Dans la série des choses qu’on n’a pas l’habitude d’entendre
tous les jours, voici Krüller (plus fort
dans la langue de Goethe). Sorti chez Relapse Records en février 2022.
On est sur de l'Indus / Drone avec des grosses ambiances Post,
accompagnées de néons qui réalisent une performance de paraitre à la fois
actuelle et de fleurer bon les années 80. Le tempo est généralement lent, les
morceaux longs et on prend le temps de développer, de nuancer, de torturer et
de savourer. Avec Tristan Shone, on est avec un compositeur qui prend le
temps de poser ses ambiances et qui sait comment et pourquoi développer telle
ou telle chose pour avoir l’effet et le rendu qu’il souhaite. On est donc un peu sur le même profil artistique que Damian Master (A Pregnant Light).
L'ensemble est plutôt minimaliste dans l’approche, donc plutôt dans
l’air du temps. On n’est jamais submergé par un trop plein d’informations sonores comme c’est souvent le cas dans ces genres d’expériences si elles sont mal
dosées. La plupart du temps on a une mélodie grave, une mélodie aigue, un
rythme à base de samples industriels auxquels vient s’ajouter parfois une voix
bardée d’effets pour rajouter une dimension dramatique et revendicative. Au
niveau des sentiments évoqués on est quelque part entre le désir, le regret, la
peine et le désespoir. Un cocktail très utilisé dans une partie de l’Indus et
pas des moindres (coucou Nine Inch Nails) même si musicalement on n’est pas
exactement sur le même créneau. Quoiqu’il en soit, c’est bien
amené et ça s’imbrique parfaitement avec la forme musicale choisie par l’auteur.
On avance au fil de l’album dans des troubles qui
s’enchainent, un peu comme si on avançait avec les radars brouillés dans une
espèce d’endroit inhospitalier. On découvre au fur et à mesure que l’écoute
avance, le décor qui nous entoure et on y observe des paysages dignes des
meilleurs films post apocalyptique. Une ambiance de suspens et de doute est tangible à tout
moment et c’est l’une des forces de de Krüller. La fébrilité d’une découverte
incertaine et envoutante est au détour de chaque nouvel arc sonore.
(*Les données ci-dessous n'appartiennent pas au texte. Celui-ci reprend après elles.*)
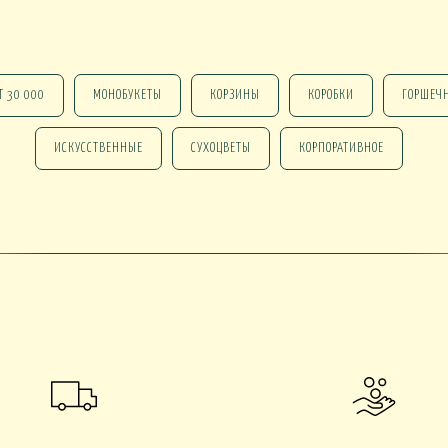
Т 30 000
МОНОБУКЕТЫ
КОРЗИНЫ
КОРОБКИ
ГОРШЕЧ
 В КАШПО
ОРХИДЕИ В КАШПО
НАСТОЛЬНЫЕ
ИСКУССТВЕННЫЕ
СУХОЦВЕТЫ
КОРПОРАТИВНОЕ
е ОТ 15000
НГ В КОРЗИНАХ
НГ В КОРОБКАХ
Новогодние ВЕНКИ
НГ ОФОРМЛЕНИЕ
 DELUXE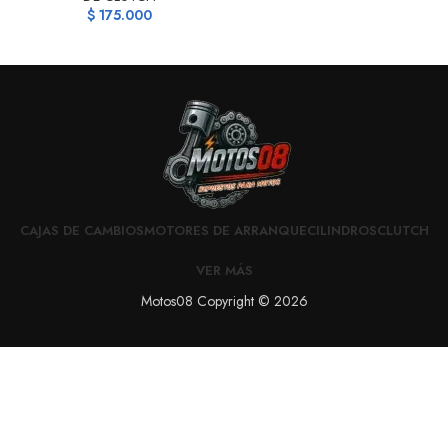
$
175.000
CAJAS DE CAMBIOS
MOTORES DE ARRANQUE
CILINDROS
CLUTCH
VER MÁS
Motos08 Copyright © 2026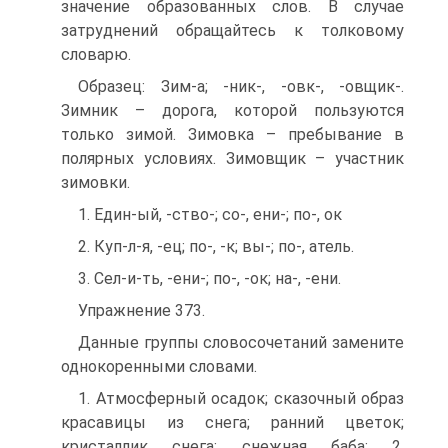
значение образованных слов. В случае
затруднений обращайтесь к толковому
словарю.
Образец: Зим-а; -ник-, -овк-, -овщик-.
Зимник – дорога, которой пользуются
только зимой. Зимовка – пребывание в
полярных условиях. Зимовщик – участник
зимовки.
1. Един-ый, -ство-; со-, ени-; по-, ок
2. Куп-л-я, -ец; по-, -к; вы-; по-, атель.
3. Сел-и-ть, -ени-; по-, -ок; на-, -ени.
Упражнение 373.
Данные группы словосочетаний замените
однокоренными словами.
1. Атмосферный осадок; сказочный образ
красавицы из снега; ранний цветок;
кристаллик снега; снежная баба; 2.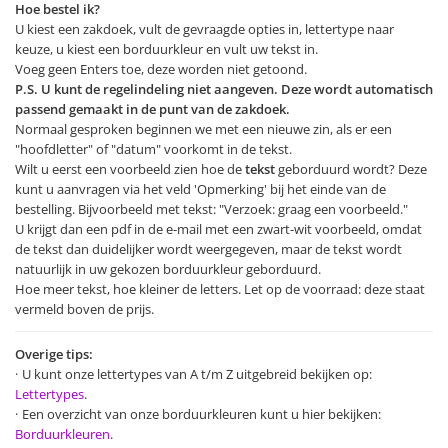
Hoe bestel ik?
U kiest een zakdoek, vult de gevraagde opties in, lettertype naar
keuze, u kiest een borduurkleur en vult uw tekst in.
Voeg geen Enters toe, deze worden niet getoond.
P.S. U kunt de regelindeling niet aangeven. Deze wordt automatisch
passend gemaakt in de punt van de zakdoek.
Normaal gesproken beginnen we met een nieuwe zin, als er een
"hoofdletter" of "datum" voorkomt in de tekst.
Wilt u eerst een voorbeeld zien hoe de
tekst
geborduurd wordt? Deze
kunt u aanvragen via het veld 'Opmerking' bij het einde van de
bestelling. Bijvoorbeeld met tekst: "Verzoek: graag een voorbeeld."
U krijgt dan een pdf in de e-mail met een zwart-wit voorbeeld, omdat
de tekst dan duidelijker wordt weergegeven, maar de tekst wordt
natuurlijk in uw gekozen borduurkleur geborduurd.
Hoe meer tekst, hoe kleiner de letters. Let op de voorraad: deze staat
vermeld boven de prijs.
Overige tips:
U kunt onze lettertypes van A t/m Z uitgebreid bekijken op:
Lettertypes
.
Een overzicht van onze borduurkleuren kunt u hier bekijken:
Borduurkleuren
.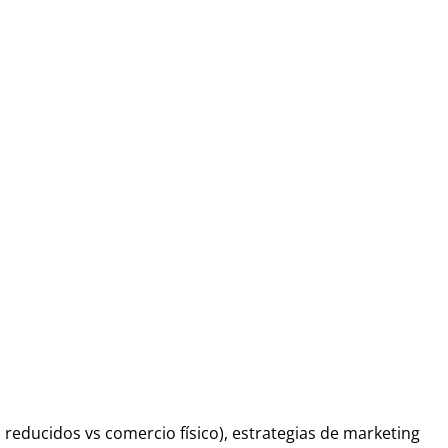
reducidos vs comercio físico), estrategias de marketing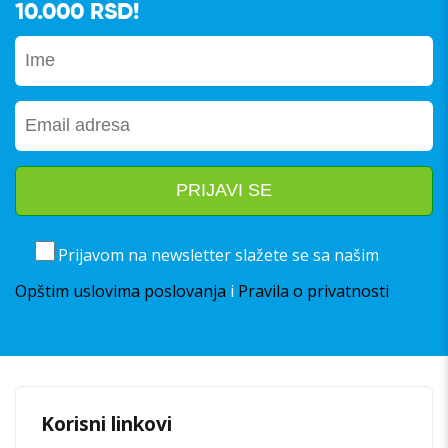
10.000 RSD!
Prijavom na newsletter slažete se sa našim
Opštim uslovima poslovanja
i
Pravila o privatnosti
Korisni linkovi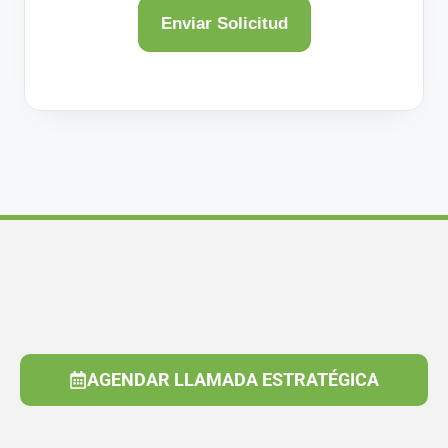
AGENDAR LLAMADA ESTRATÉGICA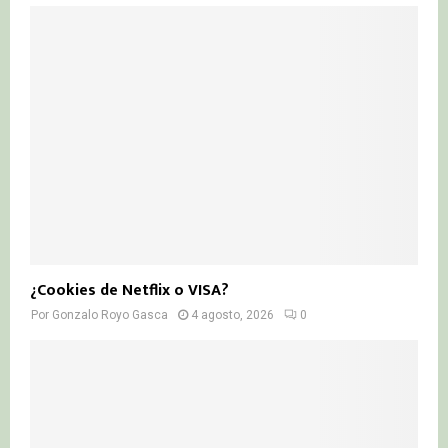
¿Cookies de Netflix o VISA?
Por
Gonzalo Royo Gasca
4 agosto, 2026
0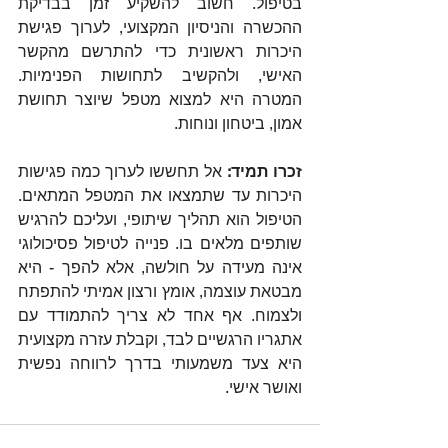
בטיפול. חשוב להשקיע זמן בבדיקת 
ההכשרה והניסיון המקצועי, לערוך פגישת 
היכרות ראשונית כדי להתרשם מהקשר 
האישי, ולהקשיב לתחושות הפנימיות. 
המטרה היא למצוא מטפל שיוצר תחושת 
אמון, ביטחון ונוחות.
זכרו תמיד:
 אל תחששו לערוך כמה פגישות 
היכרות עד שתמצאו את המטפל המתאים. 
הטיפול הוא תהליך שיתופי, ועליכם להרגיש 
שותפים מלאים בו. פנייה לטיפול פסיכולוגי 
אינה מעידה על חולשה, אלא להפך - היא 
מבטאת עוצמה, אומץ ורצון אמיתי להתפתח 
ולצמוח. אף אחד לא צריך להתמודד עם 
אתגריו הרגשיים לבד, וקבלת עזרה מקצועית 
היא צעד משמעותי בדרך לרווחה נפשית 
ואושר אישי.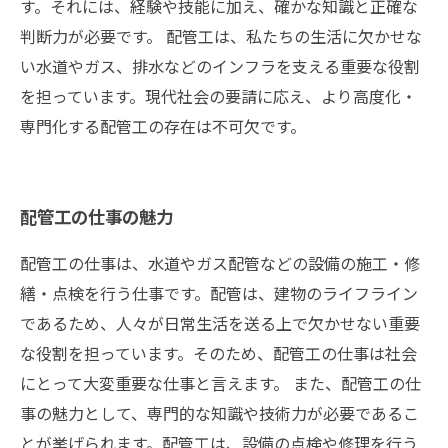
す。それには、経験や技能に加え、確かな知識と正確な
判断力が必要です。 配管工は、私たちの生活に欠かせな
い水道やガス、排水などのインフラを支える重要な役割
を担っています。現代社会の要請に応え、より高度化・
専門化する配管工の存在は不可欠です。
配管工の仕事の魅力
配管工の仕事は、水道やガス配管などの設備の施工・修
繕・点検を行う仕事です。配管は、建物のライフライン
であるため、人々が日常生活を送る上で欠かせない重要
な役割を担っています。そのため、配管工の仕事は社会
にとって大変重要な仕事と言えます。 また、配管工の仕
事の魅力として、専門的な知識や技術力が必要であるこ
とが挙げられます。配管工は、設備の点検や修理を行う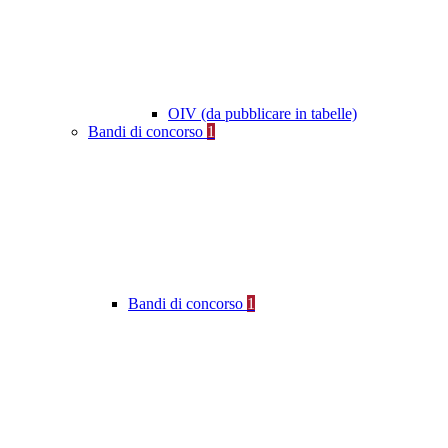
OIV (da pubblicare in tabelle)
Bandi di concorso
1
Bandi di concorso
1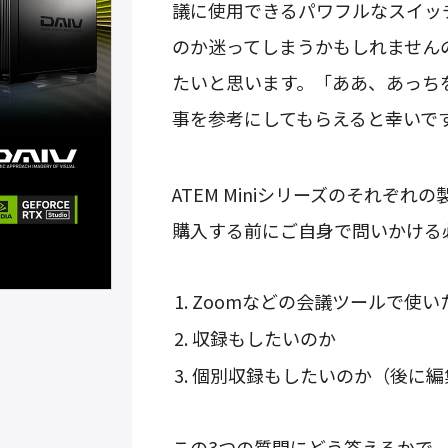
議に使用できるパワフルなスイッ
のか迷ってしまうかもしれません
たいと思います。「ああ、あっち
事を参考にしてもらえると幸いで
ATEM Miniシリーズのそれぞ
購入する前にご自身で問いかける
Zoomなどの会議ツールで使い
収録もしたいのか
個別収録もしたいのか（後に編
この3つの質問にどう答えるかで、お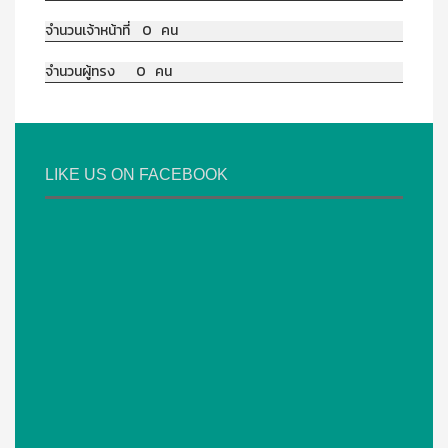
จำนวนเจ้าหน้าที่ 0 คน
จำนวนผู้ทรง 0 คน
LIKE US ON FACEBOOK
Dans les points un peu moins bons on notera des samples peut-être un peu cheaps, ou trop archétypaux, surtout en ce qui concerne les
percussions. Sur les poussées de chant, on observe parfois que
l’artiste est à son plafond vocal. Ça ne rend pas mal, mais on sent que s’il le
pouvait, il irait un peu plus loin et n’essaierai pas de rattraper comme il
peut en superposant des pistes de chants harmoniques en complément. Comme au
cinéma, quand on ne peut pas faire un plan séquence impressionnant, on fait
quelques coupes au montage pour produire un effet qui vient palier à ce manque
de talent brut. Toujours dans les points un peu moins bon, il n’est pas certain
que Krüller soit le genre d’albums qu’on s’écoute et se réécoute tous les
quatre matins par pur plaisir. C’est une expérience, un voyage. On peut se le
refaire à l’occasion, mais trop souvent, on en perdrait la saveur.
On est quand même sur un album abouti, réfléchi et travaillé,
avec quelques défauts certes, mais si vous souhaitez vous abandonner dans une
ambiance et faire l’expérience d’un voyage en terre désolée, éteignez les lumières,
plongez-vous dans Krüller et partez pour cinquante minutes intenses.